The metro area with the largest increase in highway travel speeds amid the pandemic was San Francisco with a 51% rise during morning rush hour at 8 a.m. and a 60% increase during evening rush hour at 5 p.m., the report shows. Los Angeles noted a 46% increase in travel speeds during morning rush hour and a 59% increase in travel speeds during evening rush hour. Boston had a 33% increase in travel speeds during morning rush hour, while Houston and Tampa, Fla., both had a 44% increase in travel speeds during evening rush hour.
Trucks on Interstate 405 in Los Angeles had the greatest time savings in the morning and evening commute periods as travel times fell more than 73% during evening rush hour. Travel times fell 65% for trucks on Interstate 90 in Chicago. In Atlanta, travel times decreased 52% for trucks on Interstate 285 during evening rush hour. Traffic congestion costs the United States $88 billion in lost time idling in traffic, according to the 2019 Global Traffic Scorecard.

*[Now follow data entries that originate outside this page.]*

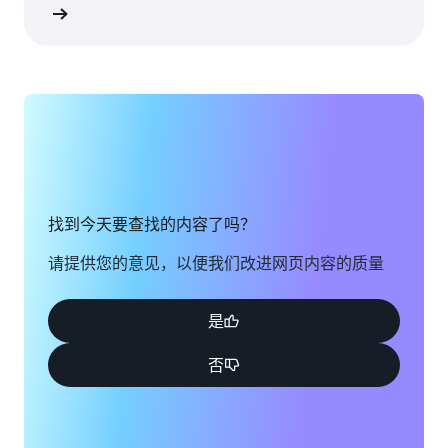
创建账户
找到今天要查找的内容了吗？
请提供您的意见，以便我们改进网页内容的质量
是
否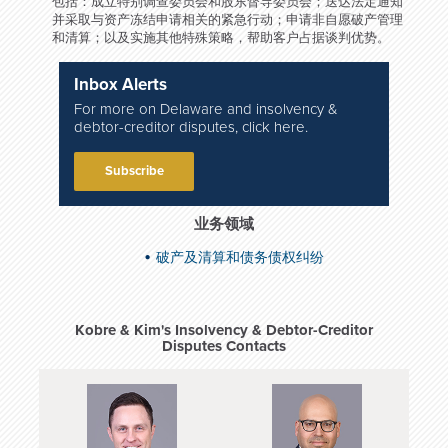
包括：成立特别调查委员会和股东督导委员会；送达法定通知
并采取与资产冻结申请相关的紧急行动；申请非自愿破产管理
和清算；以及实施其他特殊策略，帮助客户占据谈判优势。
Inbox Alerts
For more on Delaware and insolvency &
debtor-creditor disputes, click here.
Subscribe
业务领域
破产及清算和债务债权纠纷
Kobre & Kim's Insolvency & Debtor-Creditor
Disputes Contacts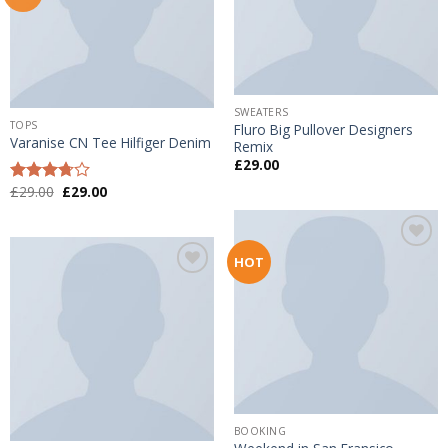
SWEATERS
TOPS
Fluro Big Pullover Designers
Varanise CN Tee Hilfiger Denim
Remix
£
29.00
£
29.00
£
29.00
Được
xếp
hạng
3.50
5
sao
Add to
HOT
wishlist
Add to
wishlist
BOOKING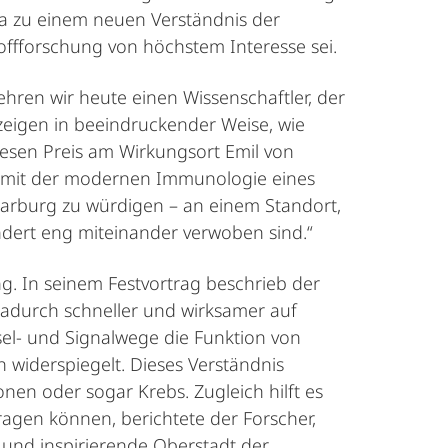
ea zu einem neuen Verständnis der
toffforschung von höchstem Interesse sei.
ehren wir heute einen Wissenschaftler, der
zeigen in beeindruckender Weise, wie
iesen Preis am Wirkungsort Emil von
ie mit der modernen Immunologie eines
 Marburg zu würdigen – an einem Standort,
undert eng miteinander verwoben sind.“
g. In seinem Festvortrag beschrieb der
dadurch schneller und wirksamer auf
el- und Signalwege die Funktion von
 widerspiegelt. Dieses Verständnis
nen oder sogar Krebs. Zugleich hilft es
agen können, berichtete der Forscher,
 und inspirierende Oberstadt der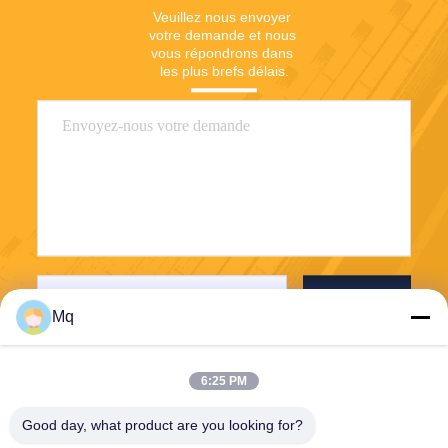
Veuillez nous envoyer 
votre demande et nous 
vous répondrons dans 
les plus brefs délais.
Envoyez
Mq
6:25 PM
Good day, what product are you looking for?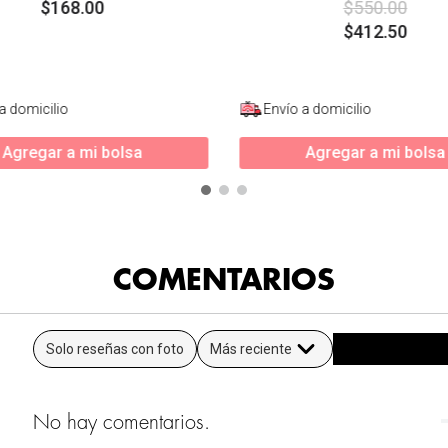
$
168
.
00
$
550
.
00
$
412
.
50
a domicilio
Envío a domicilio
Agregar a mi bolsa
Agregar a mi bolsa
COMENTARIOS
Solo reseñas con foto
Más reciente
No hay comentarios.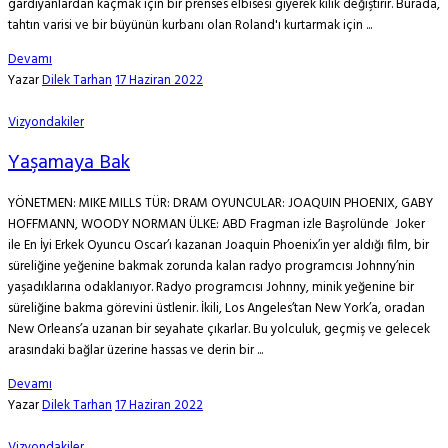
gardiyanlardan kaçmak için bir prenses elbisesi giyerek kılık değiştirir. Burada,
tahtın varisi ve bir büyünün kurbanı olan Roland'ı kurtarmak için ...
Devamı
Yazar
Dilek Tarhan
17 Haziran 2022
Vizyondakiler
Yaşamaya Bak
YÖNETMEN: MIKE MILLS TÜR: DRAM OYUNCULAR: JOAQUIN PHOENIX, GABY
HOFFMANN, WOODY NORMAN ÜLKE: ABD Fragman izle Başrolünde Joker
ile En İyi Erkek Oyuncu Oscar’ı kazanan Joaquin Phoenix’in yer aldığı film, bir
süreliğine yeğenine bakmak zorunda kalan radyo programcısı Johnny’nin
yaşadıklarına odaklanıyor. Radyo programcısı Johnny, minik yeğenine bir
süreliğine bakma görevini üstlenir. İkili, Los Angeles’tan New York’a, oradan
New Orleans’a uzanan bir seyahate çıkarlar. Bu yolculuk, geçmiş ve gelecek
arasındaki bağlar üzerine hassas ve derin bir ...
Devamı
Yazar
Dilek Tarhan
17 Haziran 2022
Vizyondakiler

“Freight corridors should be top of mind as the public and private sectors work toward investing in a federal infrastructure package,” Pishue wrote in the report. “Ensuring these vital arteries are preserved and maintained will also be a welcome sight to drivers and consumers across the country as we recover from COVID-19. Looking at the country’s busiest freight corridors, these time savings enable the rapid delivery of goods throughout the country — especially in this time of need.”